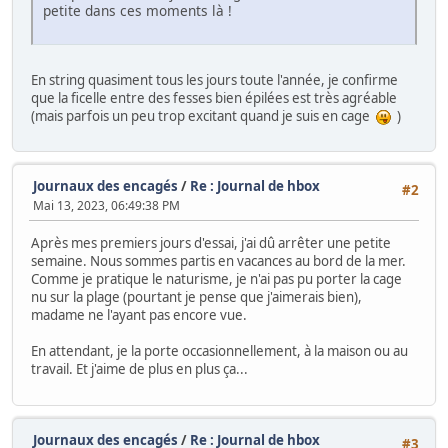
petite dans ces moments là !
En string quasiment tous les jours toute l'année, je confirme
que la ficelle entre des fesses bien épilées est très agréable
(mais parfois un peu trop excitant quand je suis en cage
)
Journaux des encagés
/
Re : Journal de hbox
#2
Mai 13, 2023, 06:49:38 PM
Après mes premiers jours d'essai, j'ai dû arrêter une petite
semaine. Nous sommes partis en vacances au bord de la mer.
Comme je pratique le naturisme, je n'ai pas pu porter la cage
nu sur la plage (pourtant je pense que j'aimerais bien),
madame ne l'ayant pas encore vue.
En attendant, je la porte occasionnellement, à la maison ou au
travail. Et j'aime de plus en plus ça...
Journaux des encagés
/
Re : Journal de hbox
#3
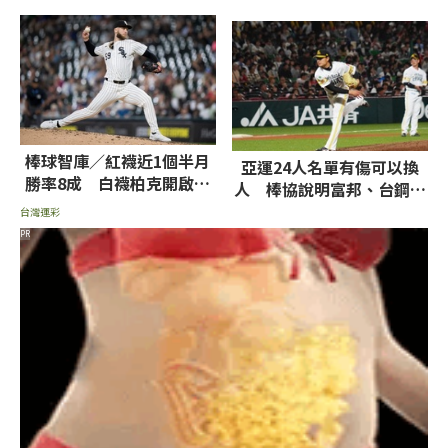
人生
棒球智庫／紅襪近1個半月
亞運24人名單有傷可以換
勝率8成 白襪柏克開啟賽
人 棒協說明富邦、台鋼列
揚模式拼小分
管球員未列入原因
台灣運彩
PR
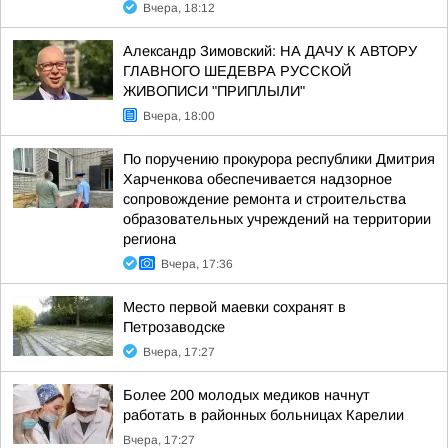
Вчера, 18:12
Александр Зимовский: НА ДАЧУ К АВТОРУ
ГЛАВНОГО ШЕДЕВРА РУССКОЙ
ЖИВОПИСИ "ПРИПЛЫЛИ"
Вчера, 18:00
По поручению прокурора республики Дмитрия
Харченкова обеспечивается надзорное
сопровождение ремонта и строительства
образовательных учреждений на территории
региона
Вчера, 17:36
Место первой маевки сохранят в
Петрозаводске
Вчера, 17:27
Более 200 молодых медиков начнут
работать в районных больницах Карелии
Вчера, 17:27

----------

Task prompt: If a line above contains the word "cage", list it.

Answer to this exercise:
(mais parfois un peu trop excitant quand je suis en cage
Comme je pratique le naturisme, je n'ai pas pu porter la cage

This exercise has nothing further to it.